Masqués et encagoulés à l'arrière de leur pick-up, une dizaine d'hommes sillonnent les rues au nord de Nouméa, machettes à la main. En Nouvelle-Calédonie, où l'Etat revendique des «succès», la vie tourne au ralenti sur un archipel «en feu», lundi, après une semaine d'émeutes.
Le regard fermé, ces militants armés de sabres d'abattis croisés par des journalistes de l'AFP patrouillaient dans les rues de Dumbéa, dans l'agglomération de la capitale calédonienne, qui a connu une nouvelle nuit de violences. La septième d'affilée, sur ce territoire français du Pacifique sud, théâtre d'un soulèvement des indépendantistes contestant une réforme électorale votée à Paris.
Les barrages érigés, que les forces de l'ordre se sont efforcés de dégager toute la journée de dimanche (76 au total selon les autorités) avec le renfort des forces d'élite du GIGN, ont pour l'essentiel été réinstallés dans la nuit, émaillée de détonations dans le Grand Nouméa.
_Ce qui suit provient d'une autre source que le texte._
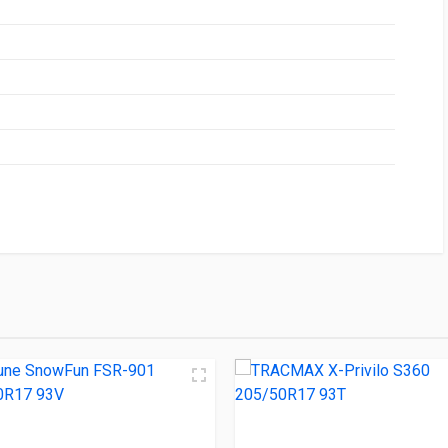
НИЕ
ЦЕНА
 888 205/50R17 93H
4 560.00 ₽
R-901 205/50R17 93V
4 930.00 ₽
 S360 205/50R17 93T
4 950.00 ₽
521 205/50R17 89T
5 300.00 ₽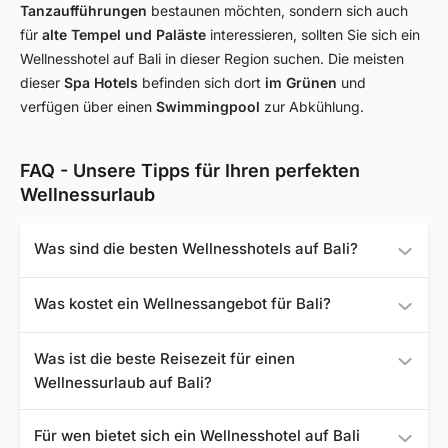
Tanzaufführungen
bestaunen möchten, sondern sich auch
für
alte Tempel und Paläste
interessieren, sollten Sie sich ein
Wellnesshotel auf Bali in dieser Region suchen. Die meisten
dieser
Spa Hotels
befinden sich dort
im Grünen
und
verfügen über einen
Swimmingpool
zur Abkühlung.
FAQ - Unsere Tipps für Ihren perfekten
Wellnessurlaub
Was sind die besten Wellnesshotels auf Bali?
Die folgenden Spa Hotels sind bei uns am besten
Was kostet ein Wellnessangebot für Bali?
bewertet:
Angebote für einen Spa Urlaub auf Bali können Sie bei
Puri Bagus Lovina
Was ist die beste Reisezeit für einen
uns ab 27 € buchen.
Tauch Terminal Tulamben
Wellnessurlaub auf Bali?
Alam Anda Ocean Front Resort & Spa
The Apurva Kempinski Bali
Die beste Jahreszeit für einen Wellnessurlaub ist während
Für wen bietet sich ein Wellnesshotel auf Bali
Sudamala Resort Sanur
der Trockenzeit zwischen Mai und Oktober. Dagegen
Résultat, lundi matin, les barrages tenus par des indépendantistes semblent plus nombreux et plus imposants encore, comme entre les quartiers de Montagne coupée et Montravel à Nouméa, où deux étages de voitures calcinées barrent désormais les rues. Des hommes, aux visages dissimulés derrière des foulards et équipés de barres de fer, y occupent la route.
«Ça tire toute la nuit»
«On a l'impression d'être dans la série The Walking Dead», qui se déroule dans un univers apocalyptique, se désole Thomas de Deckker, directeur de l'office des postes et télécommunications local. «Ce (lundi) matin, c'est une grosse gueule de bois. On n'a pas de visibilité sur quand il y aura à nouveau de la sécurité», constate-t-il auprès de l'AFP.
Cette situation n'a pas empêché le haut-commissaire de la République, Louis Le Franc, de se féliciter du «succès» d'une vaste opération de la gendarmerie pour reprendre la maîtrise de l'axe stratégique reliant Nouméa à l'aéroport international de La Tontouta. Toutefois, a reconnu le représentant de l'Etat, la nuit a été marquée par des «actions de pillage» et «un incendie notable». S'il n'a pas donné de précisions sur cet incendie, les locaux d'une entreprise de BTP étaient ravagés par les flammes, dans le quartier d'Auteuil.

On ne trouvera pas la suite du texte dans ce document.